Передо мной, по сторонам и повсюду в комнате стеной высились картонные и оклеенные кожей коробки и ящики, одни из которых были перевязаны верёвкой, другие закрыты на замок, третьи сломаны, а из самой верхней коробки сыпались нотные листы скрипичной музыки. В комнате была скрипка; она лежала на столе в покоробленном и потрескавшемся футляре. Глядя на неё, нельзя было определить, была ли она оставлена здесь вчера или сто лет назад. Стол был завален пожелтевшими газетами, заставлен пустыми бутылками. На нём лежала одна коричневая сморщенная картофелина, у которой даже белые ростки давно сгнили. На полу было разлито красное вино, которое подсохло, отчего воздух в комнате стал сладким и спёртым. Но самым страшным в комнате был не этот беспорядок, а то, что если начать искать в этом завале ключи, то ясно, что их не найти ни в одном из наиболее вероятных мест. Поскольку дело здесь было не в привычках, обстоятельствах или свойствах характера – дело было в наказании и скорби. Не знаю, как я это понял, но понял сразу. Возможно, понял потому, что хотел жить. И я впился в эту комнату взглядом с тем нервным и расчётливым напряжением ума и всех сил, которое возникает, когда взвешивают неизбежную и смертельную опасность, – в глухие стены с отдалёнными архаическими влюблёнными, заключёнными в ловушку бесконечного розового сада, в вылупившиеся окна, вылупившиеся, как два огромных глаза из льда и пламени, в потолок, нависавший, как тучи, из которых иногда говорили демоны, и тщетно старавшийся затуманить и смягчить свою недоброжелательность жёлтым светом лампочки, что свисала, как болезненный и расплывчатый половой член, посредине. Под его тупоголовой стрелой, под этим растоптанным цветком света громоздился весь тот ужас, что заключал в себе душу Джованни. Я понял, почему он стремился привести меня и привёл в своё последнее убежище. Я должен был уничтожить эту комнату и дать Джованни новую, лучшую жизнь. Эта жизнь могла быть лишь моей собственной, которая, для того чтобы преобразить жизнь Джованни, должна была сначала стать неотъемлемой частью этой комнаты.

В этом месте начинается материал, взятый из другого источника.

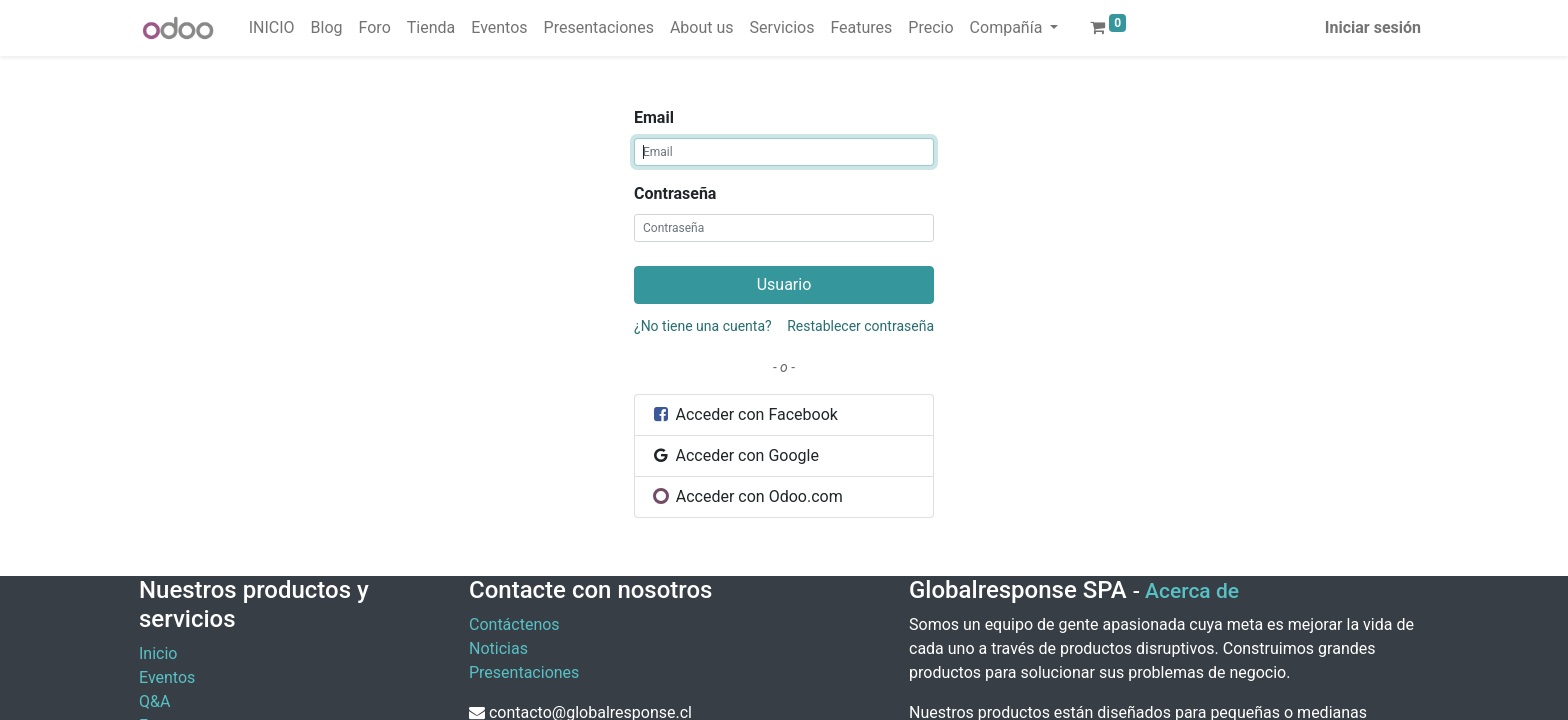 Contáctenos (514, 624)
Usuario (784, 284)
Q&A (154, 701)
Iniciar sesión (1373, 27)
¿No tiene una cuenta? (703, 326)
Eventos (167, 677)
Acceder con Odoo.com (747, 496)
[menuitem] (272, 28)
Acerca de (1192, 591)
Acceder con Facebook (744, 414)
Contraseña (675, 193)
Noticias (498, 648)
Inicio (158, 653)
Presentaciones (524, 672)
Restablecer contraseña (860, 326)
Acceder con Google (735, 455)
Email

Сначала – поскольку причины, приведшие меня в комнату Джованни, были так разнородны и имели так мало общего с его надеждами и желаниями и поскольку они уходили корнями в моё собственное отчаяние – я придумал развлечение: разыгрывать из себя домохозяйку, когда он уходил на работу. Я выбросил обои, бутылки, фантастические горы мусора, я исследовал содержимое бесчисленных коробок и чемоданов и избавился от них. Но я не домохозяйка: мужчинам никогда с этим не справиться. И я не получал от этого настоящего удовольствия, несмотря на покорную и благодарную улыбку Джованни, твердившего мне на сотни ладов, как это прекрасно, что мы вместе и что я своей любовью, своей изобретательной заботой заслоняю его от тьмы. День за днём он старался показать мне, как он изменился, как его преобразила любовь, как он работает, поёт и лелеет меня. Я пребывал в полном замешательстве. Иногда я думал: это и есть твоя жизнь. Брось ей сопротивляться. Прекрати борьбу. Или же я думал о том, что счастлив: он любит меня, я в безопасности. Иногда, когда его не было рядом, я думал, что никогда больше не позволю ему дотронуться до меня. Потом, когда он дотрагивался, я думал, что это не важно, что это лишь тело и через несколько мгновений всё будет кончено. Когда же это было кончено, я лежал в темноте, слушал его дыхание и мечтал о прикосновении рук, его рук или чьих угодно рук, тех, в чьей власти будет раздавить и сотворить меня снова.